Like many of the innovations that might supply a clean energy future, a new system unveiled with much fanfare Tuesday morning is nifty but not necessarily coming soon.
With Gov. Charlie Crist and St. Petersburg Mayor Rick Baker in attendance, Progress Energy Florida and the University of South Florida showed off their latest invention: the Sustainable Electric Energy Delivery System, or SEEDS.
Think of it like a bigger, better battery. It could make renewables like wind and solar more reliable by unchaining them from the weather by storing the energy they generate.
SEEDS uses a mix of sulfuric acid and vanadium, a naturally occurring metal. The demonstration system at Albert Whitted Park uses solar panels to feed electricity into a two-sided tank system containing an electrolyte solution.
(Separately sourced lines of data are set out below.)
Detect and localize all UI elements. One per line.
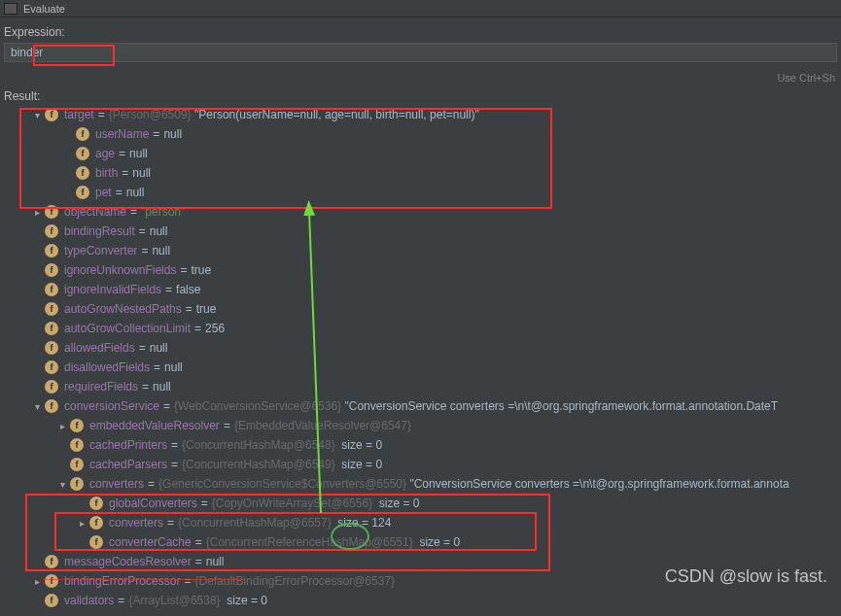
field-size: size = 0: [419, 535, 460, 549]
chevron-down-icon[interactable]: ▾: [31, 110, 43, 120]
node-target-birth[interactable]: f birth = null: [2, 163, 841, 183]
equals-sign: =: [201, 496, 208, 510]
field-name: embeddedValueResolver: [89, 419, 220, 432]
equals-sign: =: [118, 594, 124, 607]
field-name: autoGrowNestedPaths: [64, 302, 182, 316]
field-icon: f: [89, 516, 103, 530]
node-typeConverter[interactable]: f typeConverter = null: [2, 241, 841, 260]
field-ref: {ConcurrentHashMap@6548}: [182, 438, 335, 452]
watermark: CSDN @slow is fast.: [665, 566, 827, 587]
field-icon: f: [45, 108, 58, 121]
field-ref: {Person@6509}: [109, 108, 192, 121]
field-name: requiredFields: [64, 380, 138, 394]
field-ref: {WebConversionService@6536}: [174, 399, 341, 413]
field-name: ignoreInvalidFields: [64, 283, 161, 296]
node-cachedPrinters[interactable]: f cachedPrinters = {ConcurrentHashMap@65…: [2, 435, 841, 455]
node-ignoreUnknownFields[interactable]: f ignoreUnknownFields = true: [2, 260, 841, 280]
node-converters[interactable]: ▾ f converters = {GenericConversionServi…: [2, 474, 841, 494]
field-icon: f: [45, 555, 58, 568]
field-value: null: [150, 224, 168, 238]
equals-sign: =: [171, 458, 178, 471]
node-allowedFields[interactable]: f allowedFields = null: [2, 338, 841, 358]
field-name: globalConverters: [109, 496, 197, 510]
node-target-userName[interactable]: f userName = null: [2, 124, 841, 144]
field-ref: {DefaultBindingErrorProcessor@6537}: [194, 574, 395, 588]
equals-sign: =: [171, 438, 178, 452]
field-size: size = 0: [379, 496, 420, 510]
node-bindingResult[interactable]: f bindingResult = null: [2, 222, 841, 241]
field-name: objectName: [64, 205, 126, 219]
equals-sign: =: [167, 516, 174, 530]
field-name: messageCodesResolver: [64, 555, 192, 568]
chevron-right-icon[interactable]: ▸: [76, 518, 88, 529]
node-cachedParsers[interactable]: f cachedParsers = {ConcurrentHashMap@654…: [2, 455, 841, 474]
result-label: Result:: [0, 87, 841, 105]
field-name: pet: [95, 186, 112, 199]
field-name: disallowedFields: [64, 360, 150, 374]
field-icon: f: [70, 458, 84, 471]
field-icon: f: [70, 477, 84, 491]
equals-sign: =: [184, 574, 191, 588]
expression-input[interactable]: [4, 43, 837, 62]
field-ref: {ConcurrentHashMap@6549}: [182, 458, 335, 471]
field-name: birth: [95, 166, 118, 180]
field-icon: f: [45, 283, 58, 296]
result-tree: ▾ f target = {Person@6509} "Person(userN…: [0, 105, 841, 616]
node-embeddedValueResolver[interactable]: ▸ f embeddedValueResolver = {EmbeddedVal…: [2, 416, 841, 435]
field-size: size = 0: [341, 438, 382, 452]
field-icon: f: [45, 244, 58, 257]
field-ref: {ConcurrentReferenceHashMap@6551}: [206, 535, 413, 549]
field-size: size = 0: [227, 594, 267, 607]
field-ref: {GenericConversionService$Converters@655…: [158, 477, 406, 491]
node-validators[interactable]: f validators = {ArrayList@6538} size = 0: [2, 591, 841, 610]
node-objectName[interactable]: ▸ f objectName = "person": [2, 202, 841, 222]
equals-sign: =: [98, 108, 105, 121]
node-autoGrowNestedPaths[interactable]: f autoGrowNestedPaths = true: [2, 299, 841, 319]
field-value: null: [126, 186, 145, 199]
field-name: autoGrowCollectionLimit: [64, 322, 191, 335]
equals-sign: =: [141, 244, 148, 257]
field-ref: {CopyOnWriteArraySet@6556}: [212, 496, 372, 510]
node-target-age[interactable]: f age = null: [2, 144, 841, 163]
node-globalConverters[interactable]: f globalConverters = {CopyOnWriteArraySe…: [2, 494, 841, 513]
node-converterCache[interactable]: f converterCache = {ConcurrentReferenceH…: [2, 532, 841, 552]
field-repr: "ConversionService converters =\n\t@org.…: [409, 477, 788, 491]
field-icon: f: [45, 263, 58, 277]
field-icon: f: [45, 594, 58, 607]
field-name: userName: [95, 127, 149, 141]
chevron-down-icon[interactable]: ▾: [56, 479, 68, 490]
field-ref: {EmbeddedValueResolver@6547}: [234, 419, 411, 432]
field-value: null: [164, 360, 183, 374]
node-autoGrowCollectionLimit[interactable]: f autoGrowCollectionLimit = 256: [2, 319, 841, 338]
node-converters-inner[interactable]: ▸ f converters = {ConcurrentHashMap@6557…: [2, 513, 841, 532]
field-size: size = 0: [341, 458, 382, 471]
field-icon: f: [76, 166, 89, 180]
field-value: "person": [141, 205, 185, 219]
node-ignoreInvalidFields[interactable]: f ignoreInvalidFields = false: [2, 280, 841, 299]
equals-sign: =: [122, 166, 128, 180]
expression-label: Expression:: [0, 17, 841, 43]
field-name: converters: [109, 516, 163, 530]
field-name: cachedParsers: [89, 458, 167, 471]
equals-sign: =: [180, 263, 187, 277]
field-size: size = 124: [337, 516, 391, 530]
field-icon: f: [45, 322, 58, 335]
field-name: conversionService: [64, 399, 159, 413]
window-titlebar: Evaluate: [0, 0, 841, 17]
equals-sign: =: [154, 360, 160, 374]
node-requiredFields[interactable]: f requiredFields = null: [2, 377, 841, 396]
field-name: converterCache: [109, 535, 192, 549]
equals-sign: =: [186, 302, 193, 316]
equals-sign: =: [142, 380, 149, 394]
chevron-down-icon[interactable]: ▾: [31, 401, 43, 412]
equals-sign: =: [165, 283, 172, 296]
field-icon: f: [45, 341, 58, 355]
chevron-right-icon[interactable]: ▸: [56, 421, 68, 431]
node-disallowedFields[interactable]: f disallowedFields = null: [2, 358, 841, 377]
field-name: bindingResult: [64, 224, 135, 238]
node-target[interactable]: ▾ f target = {Person@6509} "Person(userN…: [2, 105, 841, 124]
node-target-pet[interactable]: f pet = null: [2, 183, 841, 202]
chevron-right-icon[interactable]: ▸: [31, 576, 43, 587]
node-conversionService[interactable]: ▾ f conversionService = {WebConversionSe…: [2, 396, 841, 416]
chevron-right-icon[interactable]: ▸: [31, 207, 43, 218]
One side has a positive charge and the other a negative charge. Electrodes collect the energy to be stored or delivered.
Progress Energy Florida billed it as a building block toward "smart" grids that links conventional large power plants, conservation management, and home energy systems. Like many energy innovations, this one remains years away from the market.
"You could do this today," explained Jeff Lyash, president and CEO of Progress Energy Florida. "It's not a question of if it's possible. The question is, 'What is the price? What's the performance? What are the maintenance costs?' "
Lyash declined to guess when he'd have the answers.